Histopathological or intracoronary image assessment of healed plaques (HPs) has been reported. However, the lesion characteristics of HPs remains undetermined yet. We assessed the healed plaque components in patients with coronary artery lesions using multiple imaging modalities. We enrolled 33 stable angina pectoris (SAP) patients with 36 native coronary culprit lesions with angiography severe stenosis and without severe calcification undergoing pre-intervention optical coherence tomography (OCT) and coronary angioscopy (CAS). HPs were defined as layered phenotype on OCT. Lesion morphologies and plaque characteristics of HPs were assessed using OCT and CAS. HPs were observed in 19 lesions (52.8%).

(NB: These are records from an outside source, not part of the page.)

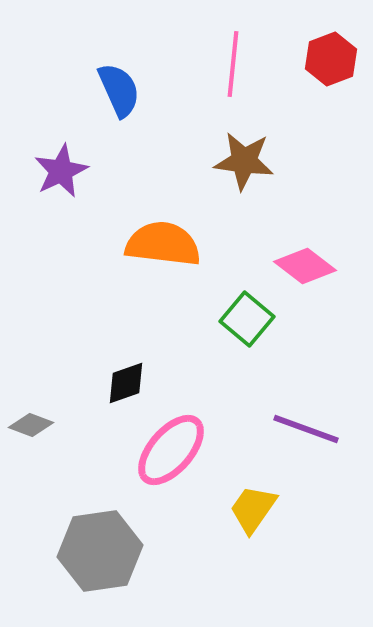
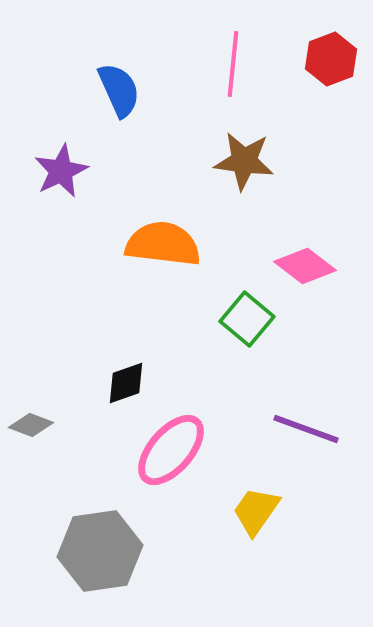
yellow trapezoid: moved 3 px right, 2 px down
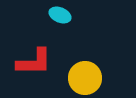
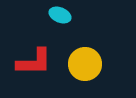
yellow circle: moved 14 px up
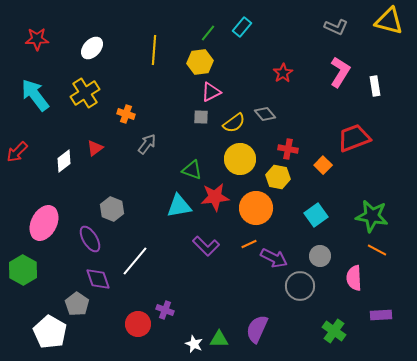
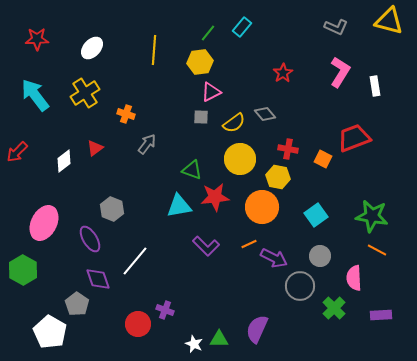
orange square at (323, 165): moved 6 px up; rotated 18 degrees counterclockwise
orange circle at (256, 208): moved 6 px right, 1 px up
green cross at (334, 331): moved 23 px up; rotated 10 degrees clockwise
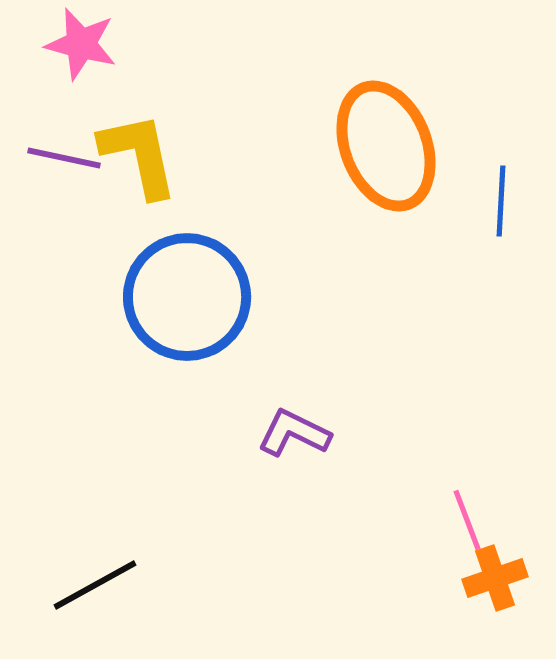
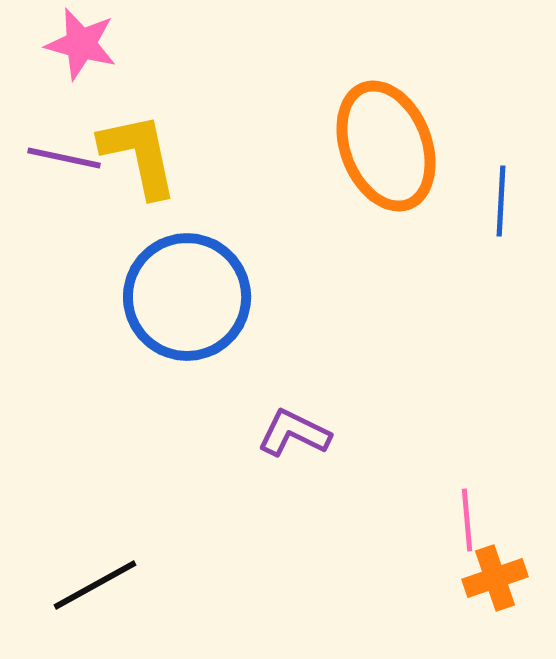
pink line: rotated 16 degrees clockwise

HP lesions had higher frequent B2/C lesions (89.4% vs. 52.9%, p = 0.02), worse pre-PCI coronary flow (corrected thrombolysis in myocardial infarction count 21.6 ± 13.5 vs. 13.8 ± 6.2, p = 0.047) and greater lumen-area stenosis (79.6 ± 10.6% vs. 68.0 ± 21.6%, p = 0.047) than non-HP lesions. HP lesions had higher prevalence of OCT-thin-cap fibroatheroma (TCFA) (31.6% vs. 0.0%, p = 0.02), OCT-macrophage (89.5% vs. 41.2%, p = 0.004), and CAS-red thrombus (89.5% vs. 41.2%, p = 0.004) than non-HP lesions. The combination of 3 features including OCT-TCFA, macrophages, and CAS-red thrombus showed higher predictive valuer for HPs on OCT than each single variable. Post-PCI irregular tissue protrusion was more frequently observed in lesions with HPs than in those without (52.6% vs. 13.3%, p = 0.03). SAP lesions with HPs might have more frequent vulnerable plaques with intraplaque inflammation and thrombus than those without, suggesting that layered phenotype on OCT might reflect not only healing process but also potential risks for future coronary events.